* STOXX 600 posts monthly loss of 5.7%; worst since Jan, 2016
* Firms with Mexico exposure hit, Spanish lenders decline
* Auto sector drops, sector index plumbs near 5-month closing low
* Utilities, real estate stocks en vogue; investors rush for cover (Recasts throughout, adds quote and graphic, updates to close)
By Aaron Saldanha
May 31 (Reuters) - European stocks tanked on Friday, with auto-makers hit especially hard, after U.S. President Donald Trump widened the scope of his trade wars by threatening to impose new tariffs on Mexican imports.
Investors exited riskier equity positions and moved to safer ground, sending European defensive stocks higher and yields on German bonds to record lows.
The pan-Europe STOXX 600 fell 0.8% on the day to close out May with a 5.7% slide, its worst monthly loss since January 2016.
“President Donald Trump is playing a Game of Thrones with both foreign and domestic adversaries,” Ed Yardeni, president and chief investment strategist at Yardeni Research, wrote in a note.
“Since he is the president of the world’s greatest economic and military power, he claimed that he will consummate lots of deals with them that will greatly benefit the U.S. in short order,” said Yardeni, adding that “the results have been mostly disappointing so far.”
Germany’s trade-sensitive DAX fell 1.5% to an about five-month closing low.

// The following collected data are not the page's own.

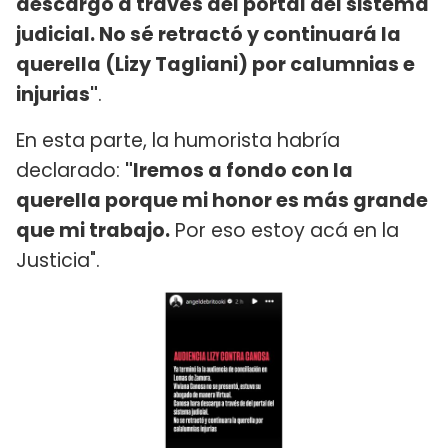
descargo a través del portal del sistema
judicial. No sé retractó y continuará la
querella (Lizy Tagliani) por calumnias e
injurias"
.
En esta parte, la humorista habría
declarado:
"Iremos a fondo con la
querella porque mi honor es más grande
que mi trabajo.
Por eso estoy acá en la
Justicia".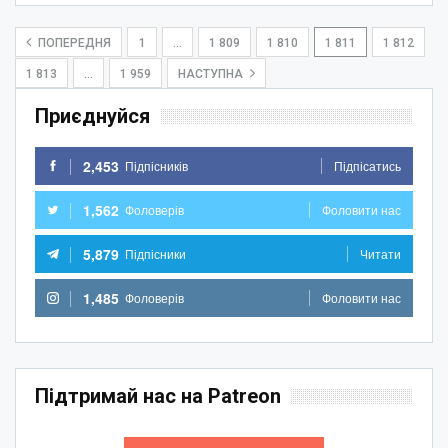
ПОПЕРЕДНЯ
1
…
1 809
1 810
1 811
1 812
1 813
…
1 959
НАСТУПНА
Приєднуйся
2,453
Підпісників
Підпісатись
1,562
Фоловерів
Фоловити нас
5,879
Підпісники
Читати
1,485
Фоловерів
Фоловити нас
Підтримай нас на Patreon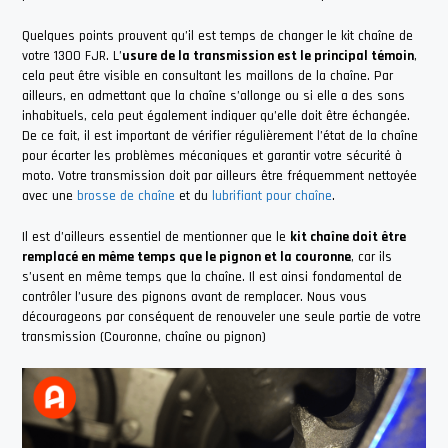
Quelques points prouvent qu’il est temps de changer le kit chaîne de
votre 1300 FJR. L’
usure de la transmission est le principal témoin
,
cela peut être visible en consultant les maillons de la chaîne. Par
ailleurs, en admettant que la chaîne s’allonge ou si elle a des sons
inhabituels, cela peut également indiquer qu’elle doit être échangée.
De ce fait, il est important de vérifier régulièrement l’état de la chaîne
pour écarter les problèmes mécaniques et garantir votre sécurité à
moto. Votre transmission doit par ailleurs être fréquemment nettoyée
avec une
brosse de chaîne
et du
lubrifiant pour chaîne
.
Il est d’ailleurs essentiel de mentionner que le
kit chaîne doit être
remplacé en même temps que le pignon et la couronne
, car ils
s’usent en même temps que la chaîne. Il est ainsi fondamental de
contrôler l’usure des pignons avant de remplacer. Nous vous
décourageons par conséquent de renouveler une seule partie de votre
transmission (Couronne, chaîne ou pignon)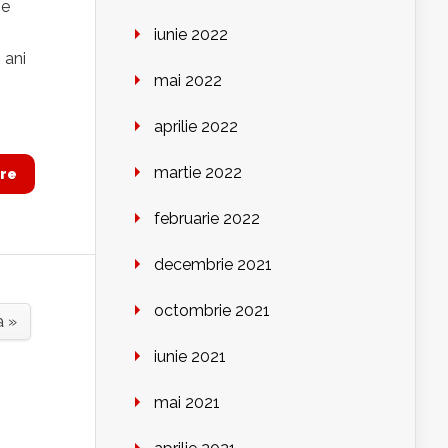
ie
iunie 2022
 ani
mai 2022
aprilie 2022
martie 2022
re
februarie 2022
decembrie 2021
octombrie 2021
a »
iunie 2021
mai 2021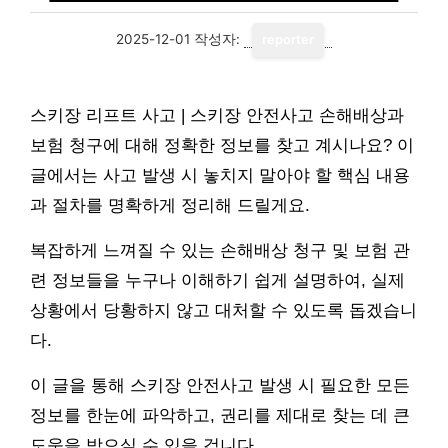
2025-12-01
작성자:
reporter
스키장 리프트 사고 | 스키장 안전사고 손해배상과
보험 청구에 대해 정확한 정보를 찾고 계시나요? 이
글에서는 사고 발생 시 놓치지 말아야 할 핵심 내용
과 절차를 명확하게 정리해 드릴게요.
복잡하게 느껴질 수 있는 손해배상 청구 및 보험 관
련 정보들을 누구나 이해하기 쉽게 설명하여, 실제
상황에서 당황하지 않고 대처할 수 있도록 돕겠습니
다.
이 글을 통해 스키장 안전사고 발생 시 필요한 모든
정보를 한눈에 파악하고, 권리를 제대로 찾는 데 큰
도움을 받으실 수 있을 겁니다.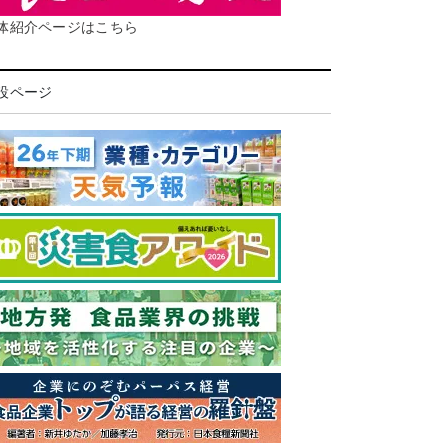
体紹介ページはこちら
設ページ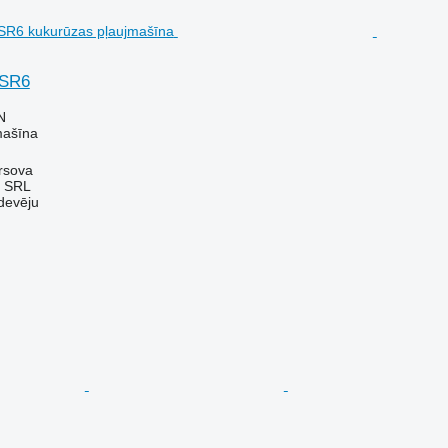
 SR6
N
mašīna
rsova
 SRL
devēju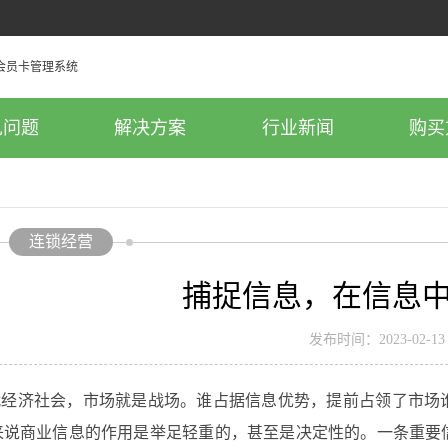
见问题
解决方案
行业新闻
购买
连锁经营
捕捉信息，在信息
发布时间：2023-02-13
济社会，市场就是战场。谁占据信息优势，提前占领了市场谁
来说商业信息的作用是举足轻重的，甚至是决定性的。一条重要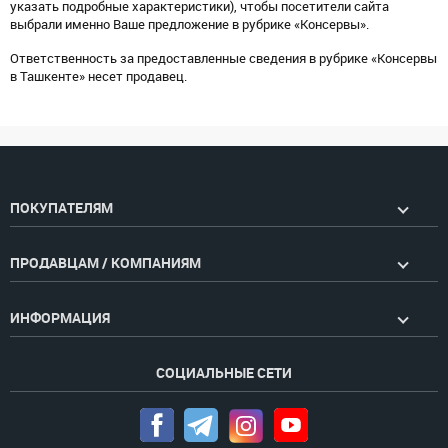
указать подробные характеристики), чтобы посетители сайта
выбрали именно Ваше предложение в рубрике «Консервы».
Ответственность за предоставленные сведения в рубрике «Консервы
в Ташкенте» несет продавец.
ПОКУПАТЕЛЯМ
ПРОДАВЦАМ / КОМПАНИЯМ
ИНФОРМАЦИЯ
СОЦИАЛЬНЫЕ СЕТИ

French stocks slid 0.8%, matching their London peers.
Trump’s move hit European stocks exposed to Latin America’s second largest economy. Madrid-listed banks Santander, Sabadell and Bilbao, all of whom have a sizable presence in Mexico, slid between 2.4% and 4.1%.

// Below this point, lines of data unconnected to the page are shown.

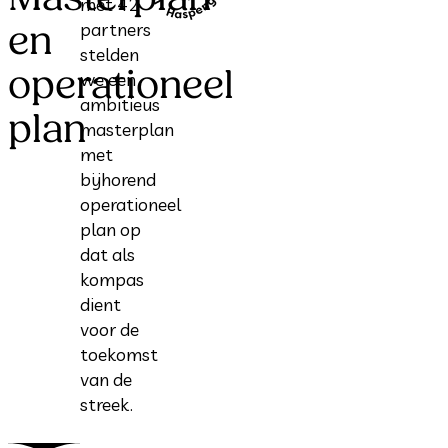
met 42
en
partners
stelden
operationeel
we een
ambitieus
plan
masterplan
met
bijhorend
operationeel
plan op
dat als
kompas
dient
voor de
toekomst
van de
streek.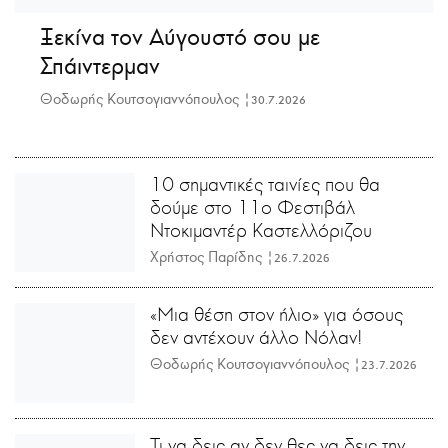
Ξεκίνα τον Αύγουστό σου με
Σπάιντερμαν
Θοδωρής Κουτσογιαννόπουλος |
30.7.2026
10 σημαντικές ταινίες που θα
δούμε στο 11ο Φεστιβάλ
Ντοκιμαντέρ Καστελλόριζου
Χρήστος Παρίδης |
26.7.2026
«Μια θέση στον ήλιο» για όσους
δεν αντέχουν άλλο Νόλαν!
Θοδωρής Κουτσογιαννόπουλος |
23.7.2026
Τι να δεις αν δεν θες να δεις την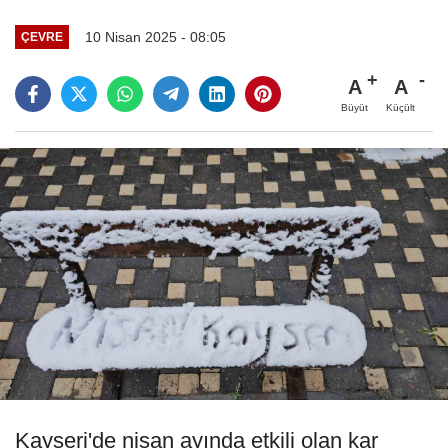
10 Nisan 2025 - 08:05
ÇEVRE
A
A
Büyüt
Küçült
Kayseri'de nisan ayında etkili olan kar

Carmakers and their suppliers shed 2%, while Fiat Chrysler and Volkswagen - which import cars to the U.S. from Mexican plants - shed 4.8% and 2.6% respectively.
During May, tariff-exposed auto-stocks have greatly underperformed the STOXX 600, which itself has lagged the S&P 500.

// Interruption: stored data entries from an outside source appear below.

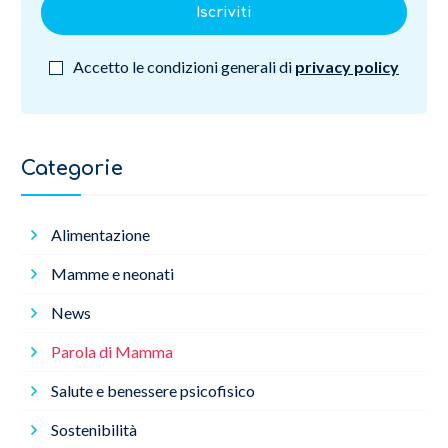
Iscriviti
Accetto le condizioni generali di
privacy policy
Categorie
Alimentazione
Mamme e neonati
News
Parola di Mamma
Salute e benessere psicofisico
Sostenibilità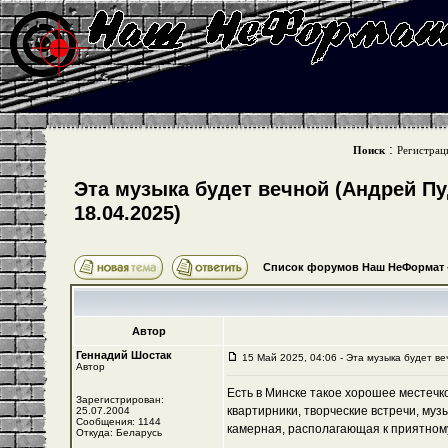
:
Поиск
Регистрац
Эта музыка будет вечной (Андрей Пу
18.04.2025)
Список форумов Наш НеФормат
Автор
Геннадий Шостак
15 Май 2025, 04:06 - Эта музыка будет ве
Автор
Есть в Минске такое хорошее местечко
Зарегистрирован:
квартирники, творческие встречи, муз
25.07.2004
Сообщения: 1144
камерная, располагающая к приятном
Откуда: Беларусь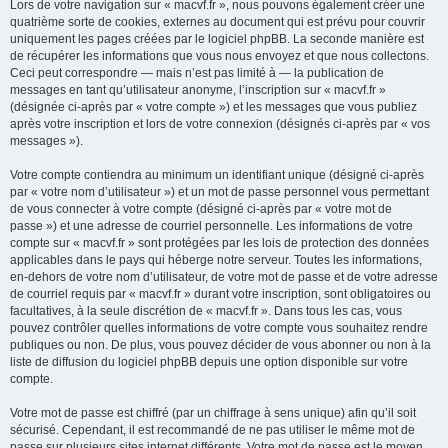
Lors de votre navigation sur « macvf.fr », nous pouvons également créer une
quatrième sorte de cookies, externes au document qui est prévu pour couvrir
uniquement les pages créées par le logiciel phpBB. La seconde manière est
de récupérer les informations que vous nous envoyez et que nous collectons.
Ceci peut correspondre — mais n’est pas limité à — la publication de
messages en tant qu’utilisateur anonyme, l’inscription sur « macvf.fr »
(désignée ci-après par « votre compte ») et les messages que vous publiez
après votre inscription et lors de votre connexion (désignés ci-après par « vos
messages »).
Votre compte contiendra au minimum un identifiant unique (désigné ci-après
par « votre nom d’utilisateur ») et un mot de passe personnel vous permettant
de vous connecter à votre compte (désigné ci-après par « votre mot de
passe ») et une adresse de courriel personnelle. Les informations de votre
compte sur « macvf.fr » sont protégées par les lois de protection des données
applicables dans le pays qui héberge notre serveur. Toutes les informations,
en-dehors de votre nom d’utilisateur, de votre mot de passe et de votre adresse
de courriel requis par « macvf.fr » durant votre inscription, sont obligatoires ou
facultatives, à la seule discrétion de « macvf.fr ». Dans tous les cas, vous
pouvez contrôler quelles informations de votre compte vous souhaitez rendre
publiques ou non. De plus, vous pouvez décider de vous abonner ou non à la
liste de diffusion du logiciel phpBB depuis une option disponible sur votre
compte.
Votre mot de passe est chiffré (par un chiffrage à sens unique) afin qu’il soit
sécurisé. Cependant, il est recommandé de ne pas utiliser le même mot de
passe sur plusieurs sites internet différents. Votre mot de passe est le moyen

Milan-listed stocks fell 0.7%, with local banks matching that decline. The country’s lenders were hit by the Bank of Italy warning that public debt could rise more than forecast this year.
Frankfurt-listed Wirecard tumbled 8.7% after a Handelsblatt report on an investigation by authorities into fraudulent transactions in the sector.
Utilities edged 0.2% higher, while real estate stocks - a refuge for investors at times of tariff turmoil - rose 0.6%.
Athens-traded stocks provided a rare spot of optimism on the day, rising 1.5% to a near 13-month peak. The index posted a 7.4% gain for May, aided by news of snap elections being called.